A agência de classificação de risco Moody’s rebaixou nesta segunda-feira (27) a nota de crédito da Enel Americas, controladora da distribuidora de energia em São Paulo, citando como principal motivo o processo aberto pela Aneel que pode encerrar antecipadamente a concessão da empresa no estado.
A nota recuou de Baa2 para Baa3 — ainda dentro do chamado grau de investimento, mas já no limite inferior da faixa. A perspectiva negativa indica que novos cortes são possíveis se o cenário piorar, o que faria a companhia perder o selo de segurança para investidores.
Por que a Moody’s rebaixou a Enel?
A decisão da agência americana está diretamente atrelada à movimentação regulatória da Aneel. No início de abril, a diretoria colegiada do órgão aprovou a abertura de um processo de caducidade — mecanismo que permite encerrar uma concessão antes do prazo previsto em contrato.
A justificativa da agência reguladora foi o desempenho considerado insatisfatório da Enel Distribuição São Paulo diante de sucessivos apagões nos últimos anos.
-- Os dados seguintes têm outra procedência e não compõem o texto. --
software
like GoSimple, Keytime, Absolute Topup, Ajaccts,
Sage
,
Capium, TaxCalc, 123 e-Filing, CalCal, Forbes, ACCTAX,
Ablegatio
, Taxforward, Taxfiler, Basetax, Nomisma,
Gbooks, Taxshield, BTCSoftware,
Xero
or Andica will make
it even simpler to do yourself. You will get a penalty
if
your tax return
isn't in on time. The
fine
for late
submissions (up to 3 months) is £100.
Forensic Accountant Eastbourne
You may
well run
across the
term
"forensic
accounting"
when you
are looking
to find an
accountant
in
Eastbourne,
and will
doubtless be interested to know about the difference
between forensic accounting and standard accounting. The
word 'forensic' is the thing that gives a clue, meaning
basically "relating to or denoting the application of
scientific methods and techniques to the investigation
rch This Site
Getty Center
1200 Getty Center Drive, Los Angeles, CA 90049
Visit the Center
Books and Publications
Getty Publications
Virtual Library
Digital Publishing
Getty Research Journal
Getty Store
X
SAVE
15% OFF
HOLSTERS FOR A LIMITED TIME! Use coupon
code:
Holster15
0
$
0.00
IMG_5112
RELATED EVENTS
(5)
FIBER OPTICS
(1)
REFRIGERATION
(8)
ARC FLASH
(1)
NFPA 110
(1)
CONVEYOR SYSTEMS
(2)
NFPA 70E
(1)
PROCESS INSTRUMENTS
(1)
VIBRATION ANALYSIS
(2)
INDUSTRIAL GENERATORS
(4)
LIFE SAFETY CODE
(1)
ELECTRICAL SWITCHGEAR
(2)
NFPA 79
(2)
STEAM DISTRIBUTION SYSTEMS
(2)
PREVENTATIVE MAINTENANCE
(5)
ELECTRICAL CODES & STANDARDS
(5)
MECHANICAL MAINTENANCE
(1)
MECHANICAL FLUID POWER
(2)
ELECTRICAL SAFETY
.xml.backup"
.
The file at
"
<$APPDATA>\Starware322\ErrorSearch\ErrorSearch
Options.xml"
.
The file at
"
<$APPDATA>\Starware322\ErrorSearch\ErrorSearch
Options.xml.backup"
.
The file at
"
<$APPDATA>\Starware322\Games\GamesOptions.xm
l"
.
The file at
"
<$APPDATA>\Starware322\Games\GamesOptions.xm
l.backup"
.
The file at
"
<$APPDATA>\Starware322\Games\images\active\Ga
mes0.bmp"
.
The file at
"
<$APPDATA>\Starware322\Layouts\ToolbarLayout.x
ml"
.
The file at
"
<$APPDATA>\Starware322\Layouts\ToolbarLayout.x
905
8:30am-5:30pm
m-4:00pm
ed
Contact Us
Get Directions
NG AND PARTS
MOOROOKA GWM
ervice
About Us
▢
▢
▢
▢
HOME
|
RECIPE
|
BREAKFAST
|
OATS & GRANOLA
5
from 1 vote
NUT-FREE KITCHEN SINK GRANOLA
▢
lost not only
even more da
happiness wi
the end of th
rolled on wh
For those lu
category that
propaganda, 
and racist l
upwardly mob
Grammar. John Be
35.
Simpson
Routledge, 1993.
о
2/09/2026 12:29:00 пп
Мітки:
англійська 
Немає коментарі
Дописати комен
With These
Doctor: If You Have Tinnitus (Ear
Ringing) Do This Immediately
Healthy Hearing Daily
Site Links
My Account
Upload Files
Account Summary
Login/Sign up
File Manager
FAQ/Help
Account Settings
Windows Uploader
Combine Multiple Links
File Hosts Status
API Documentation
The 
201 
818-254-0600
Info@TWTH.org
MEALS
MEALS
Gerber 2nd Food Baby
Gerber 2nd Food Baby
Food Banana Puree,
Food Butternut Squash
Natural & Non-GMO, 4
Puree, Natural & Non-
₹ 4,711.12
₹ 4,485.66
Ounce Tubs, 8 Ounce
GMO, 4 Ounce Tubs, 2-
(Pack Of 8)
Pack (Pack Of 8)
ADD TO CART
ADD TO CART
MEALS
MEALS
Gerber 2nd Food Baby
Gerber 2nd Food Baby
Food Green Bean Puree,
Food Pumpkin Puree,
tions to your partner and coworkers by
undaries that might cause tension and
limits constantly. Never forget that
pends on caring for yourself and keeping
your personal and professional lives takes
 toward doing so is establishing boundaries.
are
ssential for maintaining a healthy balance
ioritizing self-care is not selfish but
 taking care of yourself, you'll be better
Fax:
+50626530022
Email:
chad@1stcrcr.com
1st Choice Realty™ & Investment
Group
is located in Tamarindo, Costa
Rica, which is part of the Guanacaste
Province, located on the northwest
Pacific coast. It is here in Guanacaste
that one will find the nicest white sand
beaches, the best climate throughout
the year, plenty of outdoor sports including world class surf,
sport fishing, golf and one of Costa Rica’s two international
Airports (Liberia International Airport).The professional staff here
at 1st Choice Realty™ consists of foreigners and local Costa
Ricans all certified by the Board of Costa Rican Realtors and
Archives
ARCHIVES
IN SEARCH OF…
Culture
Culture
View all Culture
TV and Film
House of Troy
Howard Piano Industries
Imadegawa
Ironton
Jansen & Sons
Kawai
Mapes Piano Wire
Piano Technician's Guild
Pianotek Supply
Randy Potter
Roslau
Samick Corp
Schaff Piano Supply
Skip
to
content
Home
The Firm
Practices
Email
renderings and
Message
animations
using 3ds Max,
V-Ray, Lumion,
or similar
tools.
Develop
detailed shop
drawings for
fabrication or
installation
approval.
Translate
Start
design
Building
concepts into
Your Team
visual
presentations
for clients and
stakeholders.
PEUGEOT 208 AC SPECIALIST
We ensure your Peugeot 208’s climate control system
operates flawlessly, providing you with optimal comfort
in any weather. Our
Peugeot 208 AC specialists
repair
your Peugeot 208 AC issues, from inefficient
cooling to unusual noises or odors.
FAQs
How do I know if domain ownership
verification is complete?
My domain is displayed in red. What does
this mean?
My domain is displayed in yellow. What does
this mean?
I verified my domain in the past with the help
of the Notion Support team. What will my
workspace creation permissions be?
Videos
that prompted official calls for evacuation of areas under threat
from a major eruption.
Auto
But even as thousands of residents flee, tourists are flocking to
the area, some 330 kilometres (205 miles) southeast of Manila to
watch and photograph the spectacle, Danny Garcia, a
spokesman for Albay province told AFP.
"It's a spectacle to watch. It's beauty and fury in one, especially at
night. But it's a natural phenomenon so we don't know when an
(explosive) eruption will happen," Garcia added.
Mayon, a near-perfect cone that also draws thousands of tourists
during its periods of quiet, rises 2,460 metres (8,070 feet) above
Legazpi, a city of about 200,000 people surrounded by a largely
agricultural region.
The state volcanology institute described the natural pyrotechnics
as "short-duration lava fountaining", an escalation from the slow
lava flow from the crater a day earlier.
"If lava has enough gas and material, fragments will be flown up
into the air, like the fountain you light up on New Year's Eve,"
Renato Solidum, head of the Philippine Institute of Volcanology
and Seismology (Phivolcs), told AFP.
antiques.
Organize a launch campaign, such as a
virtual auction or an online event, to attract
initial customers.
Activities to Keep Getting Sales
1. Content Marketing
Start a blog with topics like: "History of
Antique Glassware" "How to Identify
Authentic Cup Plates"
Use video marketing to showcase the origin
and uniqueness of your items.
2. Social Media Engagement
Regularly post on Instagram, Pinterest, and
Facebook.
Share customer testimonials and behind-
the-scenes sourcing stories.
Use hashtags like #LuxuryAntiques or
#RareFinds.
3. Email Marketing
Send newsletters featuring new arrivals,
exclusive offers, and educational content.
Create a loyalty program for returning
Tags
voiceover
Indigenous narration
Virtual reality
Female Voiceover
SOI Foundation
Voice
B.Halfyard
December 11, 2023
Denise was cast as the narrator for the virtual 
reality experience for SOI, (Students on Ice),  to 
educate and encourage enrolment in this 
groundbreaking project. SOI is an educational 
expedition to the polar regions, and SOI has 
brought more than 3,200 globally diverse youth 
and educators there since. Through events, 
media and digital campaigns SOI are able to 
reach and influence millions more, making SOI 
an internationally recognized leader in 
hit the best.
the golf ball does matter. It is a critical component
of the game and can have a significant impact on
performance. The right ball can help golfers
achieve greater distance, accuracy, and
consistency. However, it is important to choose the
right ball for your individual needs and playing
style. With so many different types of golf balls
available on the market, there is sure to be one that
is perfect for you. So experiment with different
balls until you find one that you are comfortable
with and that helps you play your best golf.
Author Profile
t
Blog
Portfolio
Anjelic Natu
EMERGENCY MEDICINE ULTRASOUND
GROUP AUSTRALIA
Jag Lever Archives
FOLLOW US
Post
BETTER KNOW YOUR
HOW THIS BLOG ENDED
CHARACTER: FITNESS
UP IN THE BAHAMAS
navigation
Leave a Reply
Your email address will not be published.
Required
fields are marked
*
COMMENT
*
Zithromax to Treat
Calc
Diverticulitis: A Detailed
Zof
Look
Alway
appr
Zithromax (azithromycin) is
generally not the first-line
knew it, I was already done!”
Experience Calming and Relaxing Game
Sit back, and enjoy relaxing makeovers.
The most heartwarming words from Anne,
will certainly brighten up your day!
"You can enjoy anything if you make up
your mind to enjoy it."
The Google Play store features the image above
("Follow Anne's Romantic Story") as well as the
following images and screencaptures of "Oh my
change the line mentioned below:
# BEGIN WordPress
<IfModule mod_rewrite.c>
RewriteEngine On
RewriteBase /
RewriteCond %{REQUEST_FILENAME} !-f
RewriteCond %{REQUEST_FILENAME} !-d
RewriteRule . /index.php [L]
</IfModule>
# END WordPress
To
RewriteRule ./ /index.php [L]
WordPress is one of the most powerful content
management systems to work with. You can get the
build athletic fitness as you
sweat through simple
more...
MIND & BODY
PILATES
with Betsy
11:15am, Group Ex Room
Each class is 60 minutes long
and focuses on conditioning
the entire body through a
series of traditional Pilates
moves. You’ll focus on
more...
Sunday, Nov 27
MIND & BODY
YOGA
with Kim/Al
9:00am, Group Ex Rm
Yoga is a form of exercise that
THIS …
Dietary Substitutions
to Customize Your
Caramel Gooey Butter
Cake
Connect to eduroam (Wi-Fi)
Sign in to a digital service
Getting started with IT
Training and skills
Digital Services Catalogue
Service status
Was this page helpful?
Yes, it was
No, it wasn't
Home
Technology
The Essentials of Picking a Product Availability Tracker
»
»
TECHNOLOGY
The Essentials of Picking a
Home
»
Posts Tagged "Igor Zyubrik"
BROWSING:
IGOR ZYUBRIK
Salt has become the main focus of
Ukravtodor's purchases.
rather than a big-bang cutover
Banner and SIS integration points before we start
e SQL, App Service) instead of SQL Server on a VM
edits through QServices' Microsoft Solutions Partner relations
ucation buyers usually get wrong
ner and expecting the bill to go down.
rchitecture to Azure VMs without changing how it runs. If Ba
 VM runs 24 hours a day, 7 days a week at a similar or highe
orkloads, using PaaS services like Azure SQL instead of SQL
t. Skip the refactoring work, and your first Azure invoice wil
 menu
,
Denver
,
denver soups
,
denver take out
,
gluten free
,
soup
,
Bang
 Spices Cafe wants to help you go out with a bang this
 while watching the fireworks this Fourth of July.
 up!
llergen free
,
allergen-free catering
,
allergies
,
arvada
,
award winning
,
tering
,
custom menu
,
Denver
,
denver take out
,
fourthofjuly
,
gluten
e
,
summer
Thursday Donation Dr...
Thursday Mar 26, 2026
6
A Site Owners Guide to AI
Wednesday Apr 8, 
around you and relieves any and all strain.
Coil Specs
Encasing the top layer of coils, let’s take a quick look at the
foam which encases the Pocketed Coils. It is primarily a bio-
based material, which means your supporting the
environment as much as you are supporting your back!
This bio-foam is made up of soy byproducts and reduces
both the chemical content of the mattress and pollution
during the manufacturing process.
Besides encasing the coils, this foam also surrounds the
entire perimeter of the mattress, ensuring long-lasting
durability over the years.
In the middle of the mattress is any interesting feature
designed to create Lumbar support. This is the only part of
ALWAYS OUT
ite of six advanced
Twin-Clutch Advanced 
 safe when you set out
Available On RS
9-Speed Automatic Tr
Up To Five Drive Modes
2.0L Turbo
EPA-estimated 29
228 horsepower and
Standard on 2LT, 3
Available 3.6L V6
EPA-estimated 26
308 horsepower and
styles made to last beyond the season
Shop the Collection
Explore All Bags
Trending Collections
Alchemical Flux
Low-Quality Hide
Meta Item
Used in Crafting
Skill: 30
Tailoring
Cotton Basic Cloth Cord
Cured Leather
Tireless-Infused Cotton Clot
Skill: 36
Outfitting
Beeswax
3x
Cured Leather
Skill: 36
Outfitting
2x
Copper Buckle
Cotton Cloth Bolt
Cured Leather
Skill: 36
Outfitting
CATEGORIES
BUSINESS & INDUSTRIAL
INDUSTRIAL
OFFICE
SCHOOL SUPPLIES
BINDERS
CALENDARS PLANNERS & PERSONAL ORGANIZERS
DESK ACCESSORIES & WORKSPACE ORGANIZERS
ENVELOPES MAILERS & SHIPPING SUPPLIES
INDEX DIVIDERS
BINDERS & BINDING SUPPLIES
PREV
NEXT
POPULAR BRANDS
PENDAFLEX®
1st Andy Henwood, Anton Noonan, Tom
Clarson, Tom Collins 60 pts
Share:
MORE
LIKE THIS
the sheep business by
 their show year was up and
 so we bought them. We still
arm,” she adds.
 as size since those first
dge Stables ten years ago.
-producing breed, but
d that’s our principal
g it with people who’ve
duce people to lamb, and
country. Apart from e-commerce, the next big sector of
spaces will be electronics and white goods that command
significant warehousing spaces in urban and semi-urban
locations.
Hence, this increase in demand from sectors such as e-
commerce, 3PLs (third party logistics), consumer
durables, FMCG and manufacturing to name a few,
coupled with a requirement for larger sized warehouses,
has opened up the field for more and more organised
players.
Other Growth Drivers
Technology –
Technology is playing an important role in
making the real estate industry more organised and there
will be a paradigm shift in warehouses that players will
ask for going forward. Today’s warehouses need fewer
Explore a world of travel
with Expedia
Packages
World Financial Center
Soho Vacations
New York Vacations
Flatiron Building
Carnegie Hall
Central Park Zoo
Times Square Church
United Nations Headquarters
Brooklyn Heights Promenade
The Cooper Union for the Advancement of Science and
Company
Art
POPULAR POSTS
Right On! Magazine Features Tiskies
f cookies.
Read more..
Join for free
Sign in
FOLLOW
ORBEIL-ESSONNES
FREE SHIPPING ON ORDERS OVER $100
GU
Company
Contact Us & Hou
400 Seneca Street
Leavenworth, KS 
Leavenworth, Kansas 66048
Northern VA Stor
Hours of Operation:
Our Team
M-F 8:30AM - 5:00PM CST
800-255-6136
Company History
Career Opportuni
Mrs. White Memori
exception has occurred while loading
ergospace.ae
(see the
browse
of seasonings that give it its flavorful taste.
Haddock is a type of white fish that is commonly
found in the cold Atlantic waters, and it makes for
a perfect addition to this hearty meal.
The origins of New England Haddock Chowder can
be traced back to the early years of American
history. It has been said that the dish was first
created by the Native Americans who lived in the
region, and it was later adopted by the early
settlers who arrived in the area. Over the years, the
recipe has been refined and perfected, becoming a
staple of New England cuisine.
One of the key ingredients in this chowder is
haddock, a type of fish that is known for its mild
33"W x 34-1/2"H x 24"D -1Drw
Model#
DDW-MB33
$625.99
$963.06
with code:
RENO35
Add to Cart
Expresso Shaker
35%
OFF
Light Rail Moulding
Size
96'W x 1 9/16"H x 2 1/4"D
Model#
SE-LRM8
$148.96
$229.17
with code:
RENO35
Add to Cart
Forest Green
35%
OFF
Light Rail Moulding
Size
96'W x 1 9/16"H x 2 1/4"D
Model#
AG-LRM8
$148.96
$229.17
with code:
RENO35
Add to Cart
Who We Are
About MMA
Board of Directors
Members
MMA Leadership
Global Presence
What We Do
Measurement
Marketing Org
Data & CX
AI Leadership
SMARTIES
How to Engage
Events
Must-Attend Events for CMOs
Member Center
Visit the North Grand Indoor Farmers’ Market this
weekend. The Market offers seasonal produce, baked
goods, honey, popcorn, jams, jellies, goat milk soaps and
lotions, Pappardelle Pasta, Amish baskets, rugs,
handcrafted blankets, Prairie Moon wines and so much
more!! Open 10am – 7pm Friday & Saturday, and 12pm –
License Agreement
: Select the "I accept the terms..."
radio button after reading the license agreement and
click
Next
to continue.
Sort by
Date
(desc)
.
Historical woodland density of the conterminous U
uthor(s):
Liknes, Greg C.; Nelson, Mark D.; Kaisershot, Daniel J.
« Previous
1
O mais recente, em dezembro passado, deixou 4,4 milhões de clientes sem energia — um dos maiores eventos do tipo na história do estado.
A Moody’s também destaca que a Aneel suspendeu a análise da renovação antecipada do contrato, ampliando a incerteza sobre a permanência da Enel no mercado paulista. Sem a renovação garantida e com o processo de caducidade em curso, o risco regulatório passou a pesar diretamente na avaliação financeira da companhia.
A concessão em São Paulo não é um ativo qualquer para a Enel Americas: responde por cerca de 20% de todo o lucro operacional da companhia. Outras concessões no Brasil — no Ceará e no Rio de Janeiro — também carregam incertezas, embora já tenham recebido sinalização técnica favorável à renovação. Juntas, representam cerca de 13% do resultado consolidado do grupo.
Além do risco regulatório, a agência aponta que a companhia terá vencimentos de dívida relevantes nos próximos anos e precisará manter investimentos elevados — estimados em até US$ 3 bilhões por ano, equivalente a cerca de R$ 15 bilhões — para modernizar a rede e reduzir as falhas no fornecimento.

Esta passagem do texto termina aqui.